Hoobler did this by sending "marketers" who "targeted older individuals at gyms, among other places," Maloney further states, and got samples from them, for which Hoobler acquired test orders via MedSymphony aka meetmydoc.com, a Hilton Head, S.C., telemedicine practice, to whose owner she allegedly paid kickbacks. Hoobler would then have the tests done by an unnamed Ridgeland, Miss., Medicare provider with a lab, the complaint further alleged, who would pay Hoobler kickbacks. 

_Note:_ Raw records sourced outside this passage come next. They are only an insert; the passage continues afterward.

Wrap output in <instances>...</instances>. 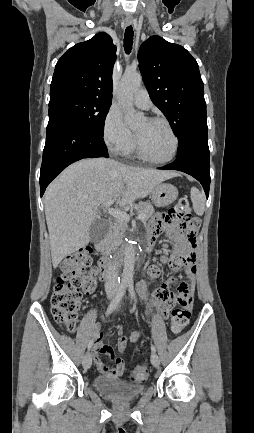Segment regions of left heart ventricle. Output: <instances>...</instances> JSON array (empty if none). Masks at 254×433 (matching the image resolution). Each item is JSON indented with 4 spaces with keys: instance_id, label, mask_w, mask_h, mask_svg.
Segmentation results:
<instances>
[{
    "instance_id": "b2bd125f",
    "label": "left heart ventricle",
    "mask_w": 254,
    "mask_h": 433,
    "mask_svg": "<svg viewBox=\"0 0 254 433\" xmlns=\"http://www.w3.org/2000/svg\"><path fill=\"white\" fill-rule=\"evenodd\" d=\"M135 134L145 151L153 159L167 158L174 146L173 139L168 130L159 123L144 119L135 128Z\"/></svg>"
}]
</instances>
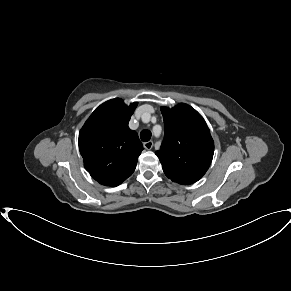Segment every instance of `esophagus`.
<instances>
[{
	"label": "esophagus",
	"mask_w": 291,
	"mask_h": 291,
	"mask_svg": "<svg viewBox=\"0 0 291 291\" xmlns=\"http://www.w3.org/2000/svg\"><path fill=\"white\" fill-rule=\"evenodd\" d=\"M143 146H144L145 149L150 150V149H152V147H153V141L145 142V143L143 144Z\"/></svg>",
	"instance_id": "1"
}]
</instances>
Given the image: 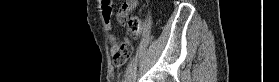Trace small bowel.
<instances>
[{
    "mask_svg": "<svg viewBox=\"0 0 279 82\" xmlns=\"http://www.w3.org/2000/svg\"><path fill=\"white\" fill-rule=\"evenodd\" d=\"M111 16V6L109 4H105L103 8V18L108 28L111 27ZM110 43V54L114 58V66L121 67L128 60L127 58H125L123 49L130 45V43L126 39L120 41L114 35L110 36Z\"/></svg>",
    "mask_w": 279,
    "mask_h": 82,
    "instance_id": "small-bowel-1",
    "label": "small bowel"
}]
</instances>
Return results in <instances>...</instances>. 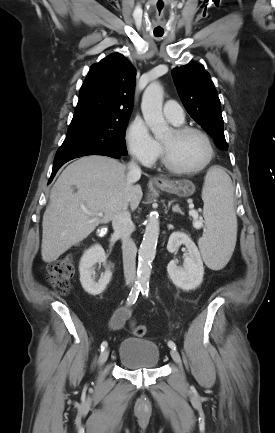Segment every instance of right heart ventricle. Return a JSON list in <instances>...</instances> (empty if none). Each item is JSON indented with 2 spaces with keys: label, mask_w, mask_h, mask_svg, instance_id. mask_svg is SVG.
<instances>
[{
  "label": "right heart ventricle",
  "mask_w": 275,
  "mask_h": 433,
  "mask_svg": "<svg viewBox=\"0 0 275 433\" xmlns=\"http://www.w3.org/2000/svg\"><path fill=\"white\" fill-rule=\"evenodd\" d=\"M172 124H174V125H176V126H179V125H181L182 124V122H172V121H170Z\"/></svg>",
  "instance_id": "right-heart-ventricle-1"
}]
</instances>
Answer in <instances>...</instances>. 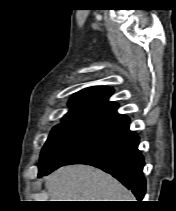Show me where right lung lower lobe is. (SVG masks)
Listing matches in <instances>:
<instances>
[{"mask_svg":"<svg viewBox=\"0 0 176 211\" xmlns=\"http://www.w3.org/2000/svg\"><path fill=\"white\" fill-rule=\"evenodd\" d=\"M129 122V117L121 115L96 125L51 164L39 169L38 177L63 165L88 164L117 178L132 190L138 201H142L146 189L145 162L138 150L139 137L130 131Z\"/></svg>","mask_w":176,"mask_h":211,"instance_id":"98d812e1","label":"right lung lower lobe"}]
</instances>
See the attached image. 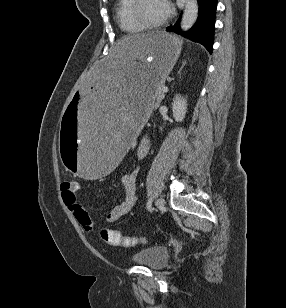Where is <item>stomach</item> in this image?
I'll use <instances>...</instances> for the list:
<instances>
[{"label":"stomach","instance_id":"obj_1","mask_svg":"<svg viewBox=\"0 0 286 308\" xmlns=\"http://www.w3.org/2000/svg\"><path fill=\"white\" fill-rule=\"evenodd\" d=\"M182 42L157 32L125 36L112 55L97 60L71 107L62 112L58 131L62 164L84 182H101L120 168L135 133L149 119L157 91L173 69Z\"/></svg>","mask_w":286,"mask_h":308}]
</instances>
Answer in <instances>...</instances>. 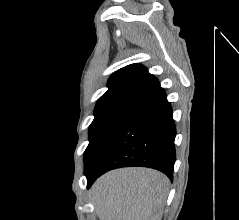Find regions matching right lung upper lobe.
<instances>
[{
  "label": "right lung upper lobe",
  "mask_w": 239,
  "mask_h": 220,
  "mask_svg": "<svg viewBox=\"0 0 239 220\" xmlns=\"http://www.w3.org/2000/svg\"><path fill=\"white\" fill-rule=\"evenodd\" d=\"M160 86L158 79L140 64L116 71L108 81V91L99 98L94 114L123 106H132Z\"/></svg>",
  "instance_id": "right-lung-upper-lobe-1"
}]
</instances>
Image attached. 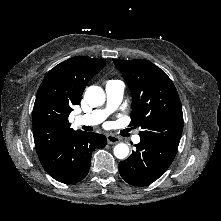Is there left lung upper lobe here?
<instances>
[{
	"mask_svg": "<svg viewBox=\"0 0 221 221\" xmlns=\"http://www.w3.org/2000/svg\"><path fill=\"white\" fill-rule=\"evenodd\" d=\"M132 94L131 123L140 137L178 147L183 113L176 88L167 74L145 59L114 60Z\"/></svg>",
	"mask_w": 221,
	"mask_h": 221,
	"instance_id": "obj_1",
	"label": "left lung upper lobe"
}]
</instances>
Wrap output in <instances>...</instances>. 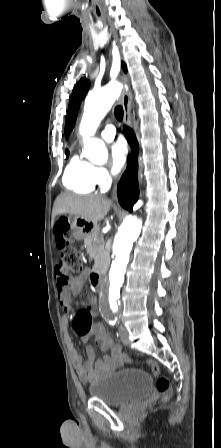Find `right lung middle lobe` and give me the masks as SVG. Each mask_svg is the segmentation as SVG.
Returning <instances> with one entry per match:
<instances>
[{"label":"right lung middle lobe","instance_id":"right-lung-middle-lobe-1","mask_svg":"<svg viewBox=\"0 0 221 448\" xmlns=\"http://www.w3.org/2000/svg\"><path fill=\"white\" fill-rule=\"evenodd\" d=\"M68 155H69V153H68V152H66V157H68Z\"/></svg>","mask_w":221,"mask_h":448}]
</instances>
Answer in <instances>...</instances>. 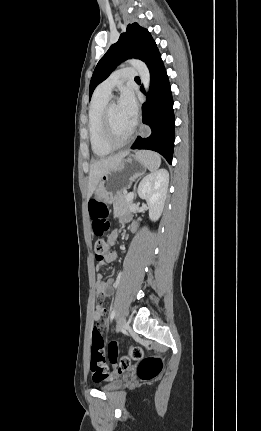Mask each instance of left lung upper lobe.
<instances>
[{
  "instance_id": "5c2ea615",
  "label": "left lung upper lobe",
  "mask_w": 261,
  "mask_h": 431,
  "mask_svg": "<svg viewBox=\"0 0 261 431\" xmlns=\"http://www.w3.org/2000/svg\"><path fill=\"white\" fill-rule=\"evenodd\" d=\"M157 50L156 43L147 29L137 23L129 24L126 33L120 35L118 42L108 49L96 65L90 82V97L96 86L104 81L118 64L131 57L146 63Z\"/></svg>"
}]
</instances>
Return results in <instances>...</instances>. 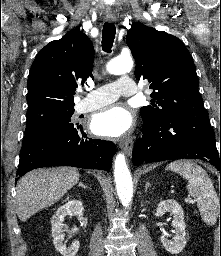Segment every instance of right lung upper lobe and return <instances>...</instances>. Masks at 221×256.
<instances>
[{"instance_id": "obj_1", "label": "right lung upper lobe", "mask_w": 221, "mask_h": 256, "mask_svg": "<svg viewBox=\"0 0 221 256\" xmlns=\"http://www.w3.org/2000/svg\"><path fill=\"white\" fill-rule=\"evenodd\" d=\"M93 60L92 42L80 31H71L42 48L29 72L27 112L73 107L75 90L91 74Z\"/></svg>"}]
</instances>
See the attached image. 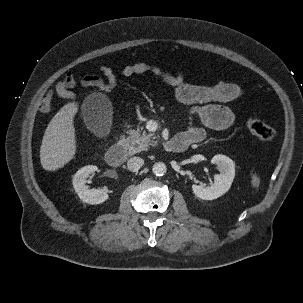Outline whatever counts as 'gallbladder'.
I'll list each match as a JSON object with an SVG mask.
<instances>
[{
  "label": "gallbladder",
  "instance_id": "gallbladder-1",
  "mask_svg": "<svg viewBox=\"0 0 303 303\" xmlns=\"http://www.w3.org/2000/svg\"><path fill=\"white\" fill-rule=\"evenodd\" d=\"M82 115L89 130L95 134H103L111 121V102L100 92L92 93L83 102Z\"/></svg>",
  "mask_w": 303,
  "mask_h": 303
}]
</instances>
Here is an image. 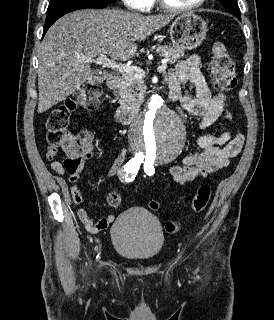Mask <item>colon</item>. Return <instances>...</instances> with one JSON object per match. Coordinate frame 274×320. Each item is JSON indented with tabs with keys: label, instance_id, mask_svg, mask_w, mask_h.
<instances>
[{
	"label": "colon",
	"instance_id": "5ec220e1",
	"mask_svg": "<svg viewBox=\"0 0 274 320\" xmlns=\"http://www.w3.org/2000/svg\"><path fill=\"white\" fill-rule=\"evenodd\" d=\"M210 74L218 91L228 93L236 82V69L227 48L217 42L212 48V57L209 64ZM99 91L94 85H87L75 92L68 101L54 108L47 120L48 149L61 147L66 153L63 166L67 174L75 175L82 168L83 160L94 147L93 134L90 131L72 132L68 125L74 112L80 109L93 111L98 106ZM210 199V188L202 185L195 193L191 208L193 212L203 211ZM108 200L113 208H119L122 200L117 193H111ZM148 208L162 211L156 200L148 201ZM165 230L174 234L179 231V223L174 220L166 221Z\"/></svg>",
	"mask_w": 274,
	"mask_h": 320
}]
</instances>
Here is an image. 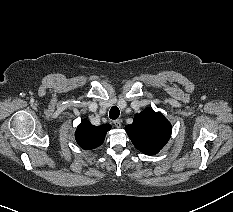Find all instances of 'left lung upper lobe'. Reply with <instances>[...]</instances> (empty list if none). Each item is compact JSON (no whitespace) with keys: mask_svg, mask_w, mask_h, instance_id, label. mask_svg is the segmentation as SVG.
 I'll list each match as a JSON object with an SVG mask.
<instances>
[{"mask_svg":"<svg viewBox=\"0 0 233 212\" xmlns=\"http://www.w3.org/2000/svg\"><path fill=\"white\" fill-rule=\"evenodd\" d=\"M125 130L134 146L147 155L158 153L171 136L169 121L152 108L136 114L133 123L125 126Z\"/></svg>","mask_w":233,"mask_h":212,"instance_id":"obj_1","label":"left lung upper lobe"}]
</instances>
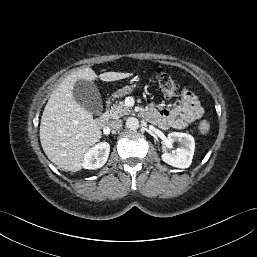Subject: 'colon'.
I'll use <instances>...</instances> for the list:
<instances>
[{
    "label": "colon",
    "mask_w": 257,
    "mask_h": 257,
    "mask_svg": "<svg viewBox=\"0 0 257 257\" xmlns=\"http://www.w3.org/2000/svg\"><path fill=\"white\" fill-rule=\"evenodd\" d=\"M155 77L157 80L159 91L166 98H173L182 94V88L163 69H157L155 71ZM209 129H210V124L208 121L204 120L200 122L199 131L201 133H207Z\"/></svg>",
    "instance_id": "colon-1"
}]
</instances>
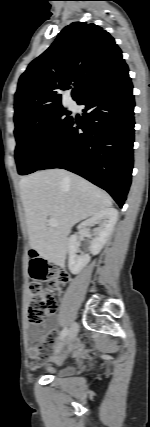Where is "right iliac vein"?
I'll use <instances>...</instances> for the list:
<instances>
[{
	"label": "right iliac vein",
	"instance_id": "obj_1",
	"mask_svg": "<svg viewBox=\"0 0 150 427\" xmlns=\"http://www.w3.org/2000/svg\"><path fill=\"white\" fill-rule=\"evenodd\" d=\"M78 330H79L78 324L77 323H73L72 326H71V328H70V330H69L67 340L68 341L73 340L77 336Z\"/></svg>",
	"mask_w": 150,
	"mask_h": 427
}]
</instances>
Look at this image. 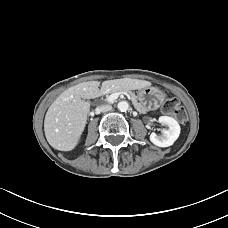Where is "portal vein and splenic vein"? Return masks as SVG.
I'll return each mask as SVG.
<instances>
[{"mask_svg": "<svg viewBox=\"0 0 228 228\" xmlns=\"http://www.w3.org/2000/svg\"><path fill=\"white\" fill-rule=\"evenodd\" d=\"M123 94H125L129 98V94L128 93L124 92ZM119 95H120V93H113L106 100L108 102H114L119 97Z\"/></svg>", "mask_w": 228, "mask_h": 228, "instance_id": "18ae733b", "label": "portal vein and splenic vein"}]
</instances>
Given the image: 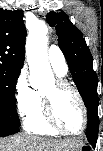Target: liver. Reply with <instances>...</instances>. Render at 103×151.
Segmentation results:
<instances>
[{
	"mask_svg": "<svg viewBox=\"0 0 103 151\" xmlns=\"http://www.w3.org/2000/svg\"><path fill=\"white\" fill-rule=\"evenodd\" d=\"M81 142L17 134L0 140V151H61Z\"/></svg>",
	"mask_w": 103,
	"mask_h": 151,
	"instance_id": "liver-1",
	"label": "liver"
}]
</instances>
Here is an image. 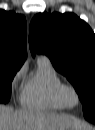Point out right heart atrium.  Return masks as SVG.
<instances>
[{"instance_id":"d8ad5b80","label":"right heart atrium","mask_w":95,"mask_h":130,"mask_svg":"<svg viewBox=\"0 0 95 130\" xmlns=\"http://www.w3.org/2000/svg\"><path fill=\"white\" fill-rule=\"evenodd\" d=\"M24 74V68H20L17 70V72L14 74L12 80H11V88L15 89L16 86L18 85L20 79L22 78Z\"/></svg>"}]
</instances>
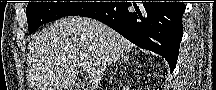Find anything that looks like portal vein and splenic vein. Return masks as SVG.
I'll return each mask as SVG.
<instances>
[{
	"mask_svg": "<svg viewBox=\"0 0 216 90\" xmlns=\"http://www.w3.org/2000/svg\"><path fill=\"white\" fill-rule=\"evenodd\" d=\"M83 72H88V70H83Z\"/></svg>",
	"mask_w": 216,
	"mask_h": 90,
	"instance_id": "18ae733b",
	"label": "portal vein and splenic vein"
}]
</instances>
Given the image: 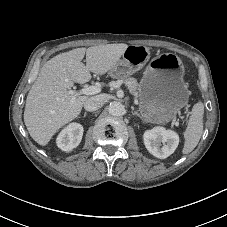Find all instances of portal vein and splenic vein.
<instances>
[{
	"mask_svg": "<svg viewBox=\"0 0 227 227\" xmlns=\"http://www.w3.org/2000/svg\"><path fill=\"white\" fill-rule=\"evenodd\" d=\"M101 91V87L100 86H97V85H92V86H86L85 88L79 90L78 92L74 91V90H68V93L73 95L74 97L72 98V101L73 102L75 100V96L77 95H80V94H85V95H94V94H97ZM174 125L176 127L179 126V121L178 119H175L173 121Z\"/></svg>",
	"mask_w": 227,
	"mask_h": 227,
	"instance_id": "obj_1",
	"label": "portal vein and splenic vein"
}]
</instances>
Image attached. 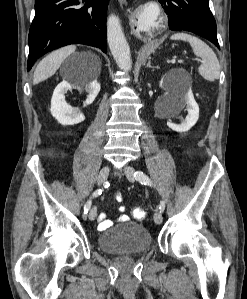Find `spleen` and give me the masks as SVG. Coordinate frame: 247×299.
Returning a JSON list of instances; mask_svg holds the SVG:
<instances>
[{
	"instance_id": "obj_1",
	"label": "spleen",
	"mask_w": 247,
	"mask_h": 299,
	"mask_svg": "<svg viewBox=\"0 0 247 299\" xmlns=\"http://www.w3.org/2000/svg\"><path fill=\"white\" fill-rule=\"evenodd\" d=\"M172 40H183L190 43L194 54L201 57L202 63L198 67L199 74L207 81H214L220 76V65L214 51L202 40L187 33H176Z\"/></svg>"
}]
</instances>
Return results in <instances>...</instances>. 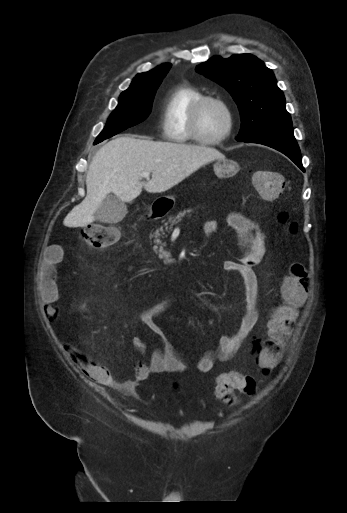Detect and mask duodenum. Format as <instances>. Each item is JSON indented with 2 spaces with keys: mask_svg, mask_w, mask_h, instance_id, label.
<instances>
[{
  "mask_svg": "<svg viewBox=\"0 0 347 513\" xmlns=\"http://www.w3.org/2000/svg\"><path fill=\"white\" fill-rule=\"evenodd\" d=\"M165 212H166V206L160 201H155L152 204L151 209L143 216V220L150 221L154 218L162 216Z\"/></svg>",
  "mask_w": 347,
  "mask_h": 513,
  "instance_id": "obj_1",
  "label": "duodenum"
}]
</instances>
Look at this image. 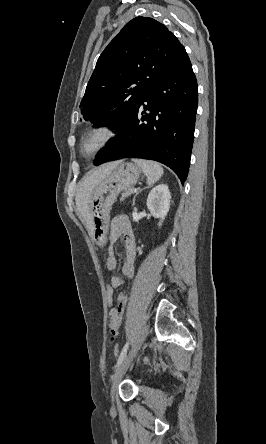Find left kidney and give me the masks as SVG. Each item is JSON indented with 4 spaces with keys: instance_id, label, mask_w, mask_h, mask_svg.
I'll use <instances>...</instances> for the list:
<instances>
[{
    "instance_id": "obj_1",
    "label": "left kidney",
    "mask_w": 266,
    "mask_h": 444,
    "mask_svg": "<svg viewBox=\"0 0 266 444\" xmlns=\"http://www.w3.org/2000/svg\"><path fill=\"white\" fill-rule=\"evenodd\" d=\"M170 199V191L166 184L157 185L148 195L147 207L154 217L160 218L159 226L162 225L170 209Z\"/></svg>"
}]
</instances>
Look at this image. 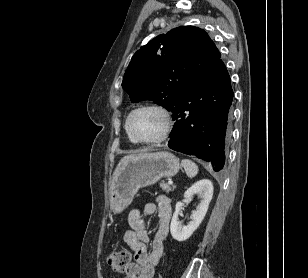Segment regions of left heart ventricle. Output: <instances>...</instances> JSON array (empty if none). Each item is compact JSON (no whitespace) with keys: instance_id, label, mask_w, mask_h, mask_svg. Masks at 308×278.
Listing matches in <instances>:
<instances>
[{"instance_id":"1","label":"left heart ventricle","mask_w":308,"mask_h":278,"mask_svg":"<svg viewBox=\"0 0 308 278\" xmlns=\"http://www.w3.org/2000/svg\"><path fill=\"white\" fill-rule=\"evenodd\" d=\"M131 128L136 136L142 139H154L164 129V118L156 110L138 111L132 118Z\"/></svg>"}]
</instances>
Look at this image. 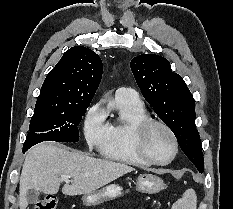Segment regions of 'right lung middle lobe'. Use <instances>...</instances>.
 I'll return each mask as SVG.
<instances>
[{"mask_svg": "<svg viewBox=\"0 0 233 209\" xmlns=\"http://www.w3.org/2000/svg\"><path fill=\"white\" fill-rule=\"evenodd\" d=\"M90 104L64 111L34 110L23 152L42 141L78 142V125Z\"/></svg>", "mask_w": 233, "mask_h": 209, "instance_id": "1", "label": "right lung middle lobe"}]
</instances>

The MedSymphony proprietor is unnamed; however, a Hilton Head man running a company by that name was charged in 2019 in a large health care fraud case. The complaint says this person, "Cooperator #2," pleaded guilty in February 2020 and began then to work with the feds.   

Around that time COVID-19 became a national issue and, according to phone calls relayed by another alleged co-conspirator-turned-informant, Hoobler said she could get $150 from the Mississippi provider if they could get patients to submit not only regular COVID-19 tests but also respiratory pathogen panel (RPP) nasopharyngeal swab tests, the complaint says.
 
"Medicare’s reimbursement rates for the RPP tests are approximately four times higher than the reimbursement rates for the COVID-19 test," says the U.S. Attorney's press release.